I’ve had several instances of servers becoming unresponsive, timing out all requests. Restarting Lucee usually doesn’t help.
While trying to figure it out by adding log statements, I did something that seemed to fix it, but I’m not sure how that could be…possibly something in the way cffile works?
Here’s what I did:
I was trying to grep for messages in my log file, but grep only said “binary file matches”…after investigating, I found that there were some NULL characters in the file (bad error message returned from an external http request, somehow). I disabled that logging message to make sure my logfile was clean text. Then I stopped the server and renamed the log file with nulls to a backup file and restarted the server. After that, the timeout errors stopped.
Looking at the logging function (a custom tag), I found code like this:
<cfparam name="OutputPath" default="#ExpandPath( '/' )#">
<cfparam name="OutputFile" default="trace.txt">
<cflock type="exclusive" timeout="120">
<cfif Not(FileExists(fullFilePath))>
<cffile action="APPEND" file="#OutputPath#\#OutputFile#" output="Creating new trace file..." addNewLine="Yes">
</cfif>
... code to set currentTime, remoteAddr, thisScript, etc...
<cfdirectory action="list" directory="#OutputPath#" name="MyDirectory" filter="#OutputFile#" >
<!--- START LOG RESET --->
<cfif MyDirectory.Size GTE "30000000">
<cffile action="APPEND" file="#fullFilePath#" output="Rolling over trace file..." addNewLine="yes">
<cffile action="delete" file="#fullFilePath#">
<cffile action="APPEND" file="#fullFilePath#" output="========== #currentTime# ==========" addNewLine="Yes">
</cfif>
<!--- END LOG RESET --->
<!--- START LOG RECORD --->
<cfif Trim(attributes.OutputLine) NEQ "">
<cffile action="APPEND" file="#fullFilePath#" output="#currentTime# [ #remoteAddr# | #thisScript# | #threadName# | #thisSessionID#] - #attributes.OutputLine#" addNewLine="Yes">
</cfif>
<!--- END LOG RECORD --->
</cflock>
The first thing that pops out at me is the 120 second lock. That could explain the page timeouts since every page calls this logging function in onRequestStart, at minimum.

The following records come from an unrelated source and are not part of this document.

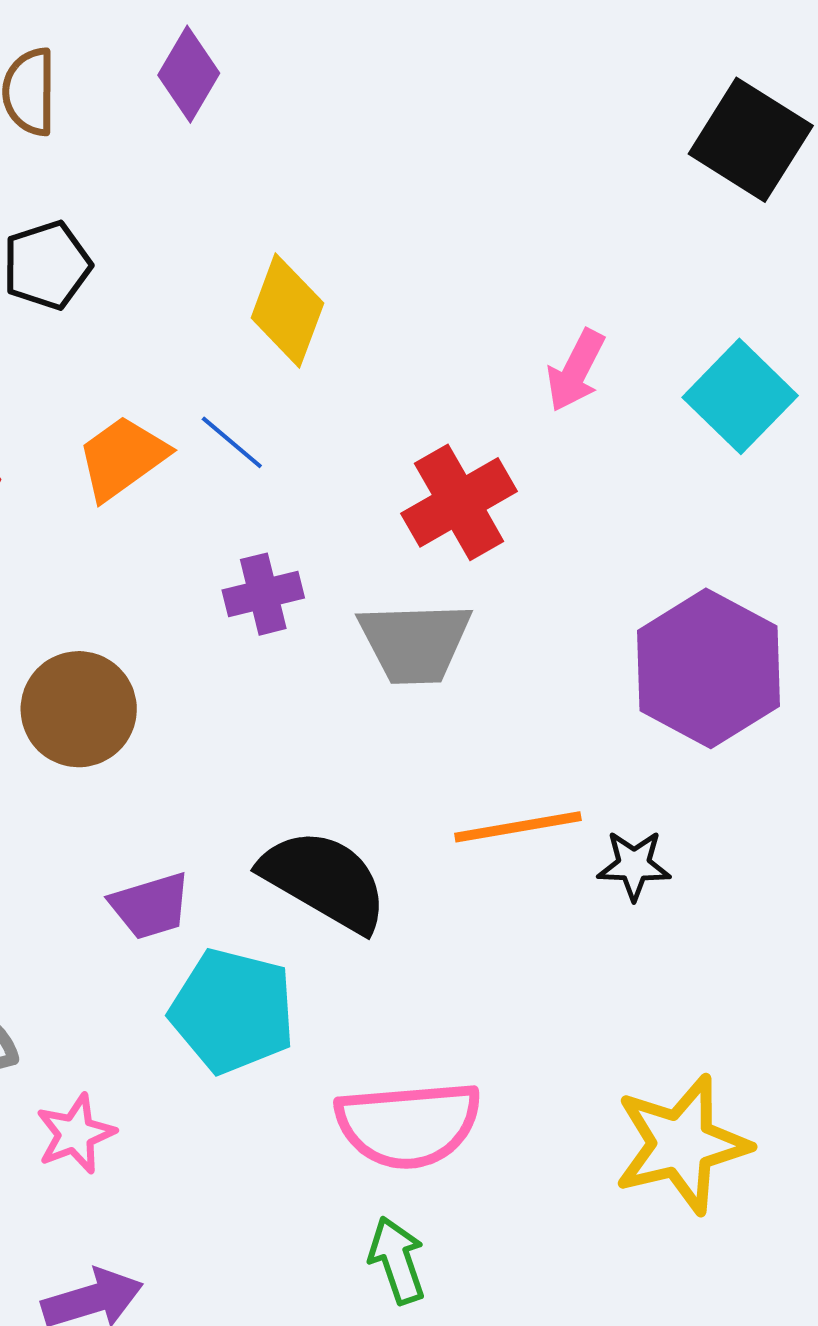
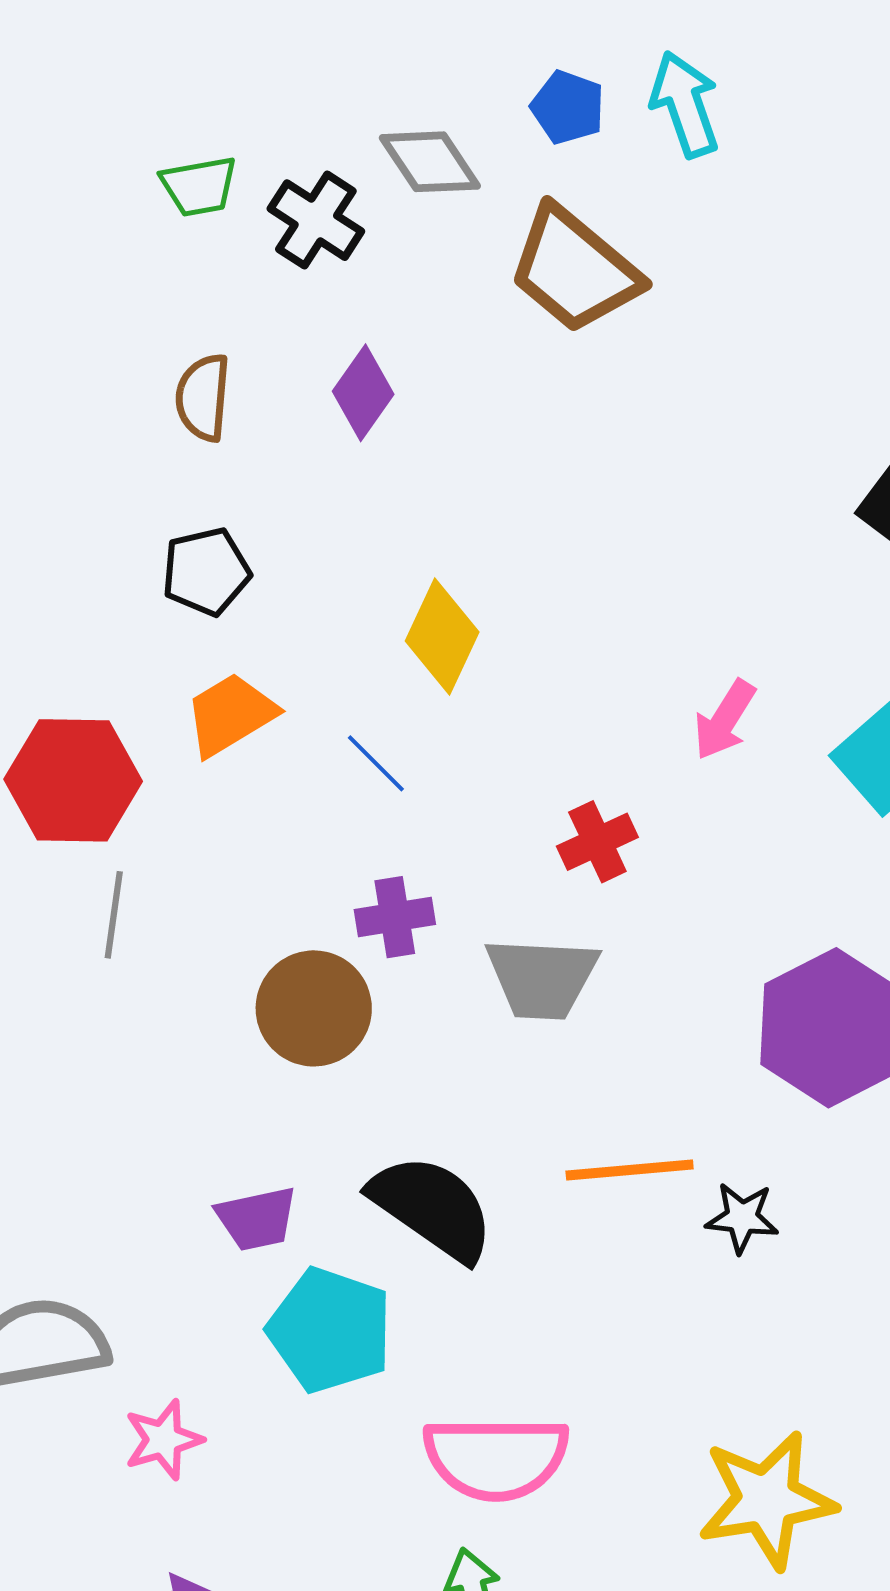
orange trapezoid: (122, 458) -> (230, 715), moved
red cross: (459, 502) -> (597, 842), size x0.7
brown circle: (79, 709) -> (314, 1008), moved

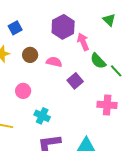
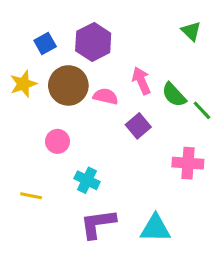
purple hexagon: (63, 27) -> (93, 42), moved
pink arrow: (83, 42) -> (141, 81), moved
brown circle: (30, 55) -> (68, 85), size x1.6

But what could be causing the lock not to release?
The “LOG RESET” section is suspect, for one… I doubt it’s doing the right thing, but I don’t know exactly what it is doing…
cfdirectory
is being called on the root directory of the site. I don’t know what MyDirectory.Size
is supposed to be…when I inspect it, it’s always increasing (around 14 million in this case), but it doesn’t match the actual size of the directory (du -hs
shows 1.9G). It doesn’t match the amount of file entries in the directory either (330). Maybe it’s the total of the files in the directory but not subdirectories?
Whatever it’s doing, it doesn’t seem like the best idea, performance-wise, to be querying the directory contents/size on every single log message (many times per request)…but it’s been that way forever, so that’s probably not the culprit of the timeouts. Plus, I never deleted the old log file …it’s still in the same directory with a new name.
…which leaves the cffile
tag… is it possible that when cffile
opens a file for “append” that it actually needs to read the file in text mode and the embedded null characters could be screwing it up? I see a “readBinary” mode, but no “writeBinary” or “appendBinary”
As far as I can tell, this is the only code in the system that accesses that file. Nothing explicitly reads the file, unless it is happening in cffile action="append"
behind the scenes.
Is this a possibility? Any other ideas?
Thanks,
-Partap
OS: Windows Server 2019
Java Version: 11.0.3 (AdoptOpenJDK) 64bit
Tomcat Version: 9.0.19
Lucee Version: 5.3.7.47